Figure 30.1 shows the inverse logit transformation of log-odds (on the x-axis) into probabilities (on the y-axis). The inverse logit constructs the typical S-shaped curve (black thick line) of the CDF of the standard logistic distribution. Since probabilities can’t be smaller than 0 and greater than 1, the black line slopes in either direction and it approaches 0 and 1 on the y-axis without ever reaching them (in mathematical terms, it’s an asymptotic line). It is helpful to just memorise that log-odds 0 corresponds to probability 0.5 (and vice versa of course).

dots <- tibble(
  p = seq(0.1, 0.9, by = 0.1),
  log_odds = qlogis(p)
)

p_log_odds <- tibble(
  p = seq(0, 1, by = 0.001),
  log_odds = qlogis(p)
) %>%
  ggplot(aes(log_odds, p)) +
  geom_hline(yintercept = 0.5, linetype = "dashed") +
  geom_hline(yintercept = 0, colour = "#8856a7", linewidth = 1) +
  geom_hline(yintercept = 1, colour = "#8856a7", linewidth = 1) +
  geom_vline(xintercept = 0, alpha = 0.5) +
  geom_line(linewidth = 2) +
  # geom_point(data = dots, size = 4) +
  geom_point(x = 0, y = 0.5, colour = "#8856a7", size = 4) +
  annotate("text", x = -4, y = 0.8, label = "inv_logit(log-odds) = p") +
  scale_x_continuous(breaks = seq(-6, 6, by = 1), minor_breaks = NULL, limits = c(-6, 6)) +
  scale_y_continuous(breaks = seq(0, 1, by = 0.1), minor_breaks = NULL) +
  labs(
    x = "Log-odds",
    y = "Probability"
  )
p_log_odds

Figure 30.2: The inverse logit function (CDF function): from log-odds to probabilities.
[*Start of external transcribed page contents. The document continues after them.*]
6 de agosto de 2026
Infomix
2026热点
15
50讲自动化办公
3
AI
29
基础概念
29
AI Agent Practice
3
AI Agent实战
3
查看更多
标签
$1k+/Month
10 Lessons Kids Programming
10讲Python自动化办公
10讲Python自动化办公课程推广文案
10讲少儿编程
Logit and inverse logit functions

The logit function is the quantile function of a standard logistic distribution, used to convert probabilities into log-odds.

The inverse logit (aka logistic) function is the CDF of the standard logistic distribution, used to convert log-odds to probabilities.

Exercise 1

Calculate the following:

• The log-odds corresponding to \(p = 0.12, 0.66, 0.9999\).
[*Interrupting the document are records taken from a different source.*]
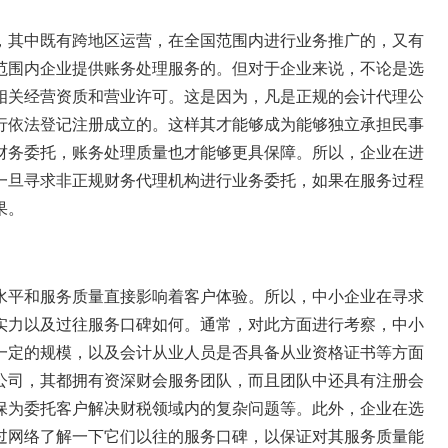
，其中既有跨地区运营，在全国范围内进行业务推广的，又有
范围内企业提供账务处理服务的。但对于企业来说，不论是选
相关经营资质和营业许可。这是因为，凡是正规的会计代理公
行依法登记注册成立的。这样其才能够成为能够独立承担民事
财务委托，账务处理质量也才能够更具保障。所以，企业在进
一旦寻求非正规财务代理机构进行业务委托，如果在服务过程
果。
水平和服务质量直接影响着客户体验。所以，中小企业在寻求
实力以及过往服务口碑如何。通常，对此方面进行考察，中小
一定的规模，以及会计从业人员是否具备从业资格证书等方面
公司，其都拥有资深财会服务团队，而且团队中还具有注册会
保为委托客户解决财税领域内的复杂问题等。此外，企业在选
过网络了解一下它们以往的服务口碑，以保证对其服务质量能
• The probabilities corresponding to log-odds \(= -6, 0.5, 15\).

30.2 Nicaraguan Sign Language single and multi-verb predicates

To illustrate how to fit a Bernoulli model, we will use data from Brentari et al. (2024) on the emergent Nicaraguan Sign Language (Lengua de Señas Nicaragüense, NSL).

verb_org <- read_csv("data/brentari2024/verb_org.csv")

verb_org

verb_org contains information on predicates as signed by three groups (Group): home-signers (homesign), first generation NSL signers (NSL1) and second generation NSL signers (NSL2). Specifically, the data coded in Num_Predicates whether the predicates uttered by the signer were single-verb predicates (SVP, single) or a multi-verb predicates (MVP, multiple). The hypothesis of the study is that use of multi-verb predicates would increase with each generation, i.e. that NSL1 signers would use more MVPs than home-signers and that NSL2 signers would use more MVPs than home-signers and NSL1 signers. (For the linguistic reasons behind this hypothesis, check the paper linked above). Figure 30.3 shows the proportion of single vs multiple predicates in the three groups.

verb_org |> 
  ggplot(aes(Group, fill = Num_Predicates)) +
  geom_bar(position = "fill") +
  scale_fill_brewer(palette = "Dark2") +
  labs(
    y = "Proportion"
  )

Figure 30.3: Proportion of single vs multiple predicates in three groups of NSL signers.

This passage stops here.